Input data: Begin

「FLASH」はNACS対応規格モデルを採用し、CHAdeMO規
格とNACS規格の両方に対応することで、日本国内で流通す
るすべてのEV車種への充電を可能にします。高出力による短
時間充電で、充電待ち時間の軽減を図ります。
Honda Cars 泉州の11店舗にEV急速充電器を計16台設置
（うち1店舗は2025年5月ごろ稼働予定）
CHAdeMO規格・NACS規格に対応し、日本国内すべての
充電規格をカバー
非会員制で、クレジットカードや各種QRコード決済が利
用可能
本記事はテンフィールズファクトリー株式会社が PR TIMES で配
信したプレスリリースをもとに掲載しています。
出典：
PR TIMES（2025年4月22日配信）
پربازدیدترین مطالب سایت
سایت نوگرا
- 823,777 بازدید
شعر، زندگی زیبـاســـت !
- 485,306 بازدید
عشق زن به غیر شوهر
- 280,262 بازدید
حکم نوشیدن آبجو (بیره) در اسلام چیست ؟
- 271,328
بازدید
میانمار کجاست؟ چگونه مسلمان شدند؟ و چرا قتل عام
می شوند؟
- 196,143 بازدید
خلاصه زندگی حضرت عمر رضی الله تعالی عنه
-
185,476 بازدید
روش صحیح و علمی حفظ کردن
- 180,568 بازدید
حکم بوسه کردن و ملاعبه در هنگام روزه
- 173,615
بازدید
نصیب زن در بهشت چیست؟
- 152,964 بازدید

Input data: End
Input data: Begin

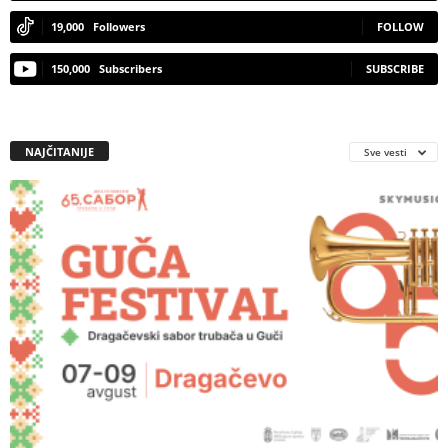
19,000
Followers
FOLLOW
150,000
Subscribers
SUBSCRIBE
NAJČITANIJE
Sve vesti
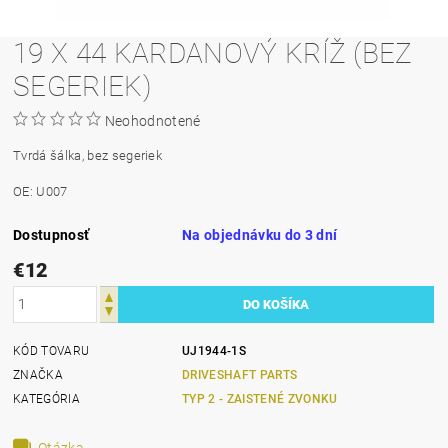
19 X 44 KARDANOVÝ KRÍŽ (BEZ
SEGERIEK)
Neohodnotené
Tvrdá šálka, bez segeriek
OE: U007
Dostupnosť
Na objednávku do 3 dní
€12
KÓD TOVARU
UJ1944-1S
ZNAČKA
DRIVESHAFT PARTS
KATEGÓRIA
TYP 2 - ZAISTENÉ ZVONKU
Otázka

Input data: End
Input data: Begin

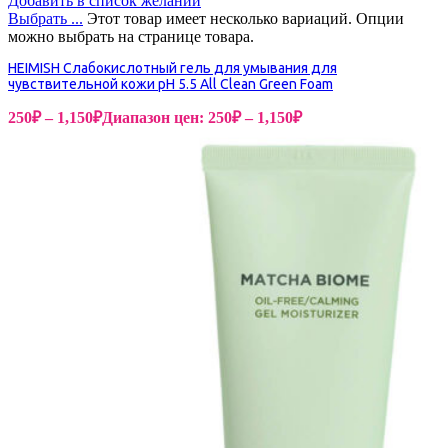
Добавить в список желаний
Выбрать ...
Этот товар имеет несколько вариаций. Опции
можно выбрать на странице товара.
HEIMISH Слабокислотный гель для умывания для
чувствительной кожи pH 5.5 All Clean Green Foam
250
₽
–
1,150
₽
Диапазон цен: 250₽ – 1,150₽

Input data: End

Task goal:
Beginning at the line above with "حکم نوشیدن آبجو (بیره) در اسلام چیست ؟" and finishing at the line with "- 152,964 بازدید", return each line exactly and return nothing else.

Reply to the exercise:
حکم نوشیدن آبجو (بیره) در اسلام چیست ؟
- 271,328
بازدید
میانمار کجاست؟ چگونه مسلمان شدند؟ و چرا قتل عام
می شوند؟
- 196,143 بازدید
خلاصه زندگی حضرت عمر رضی الله تعالی عنه
-
185,476 بازدید
روش صحیح و علمی حفظ کردن
- 180,568 بازدید
حکم بوسه کردن و ملاعبه در هنگام روزه
- 173,615
بازدید
نصیب زن در بهشت چیست؟
- 152,964 بازدید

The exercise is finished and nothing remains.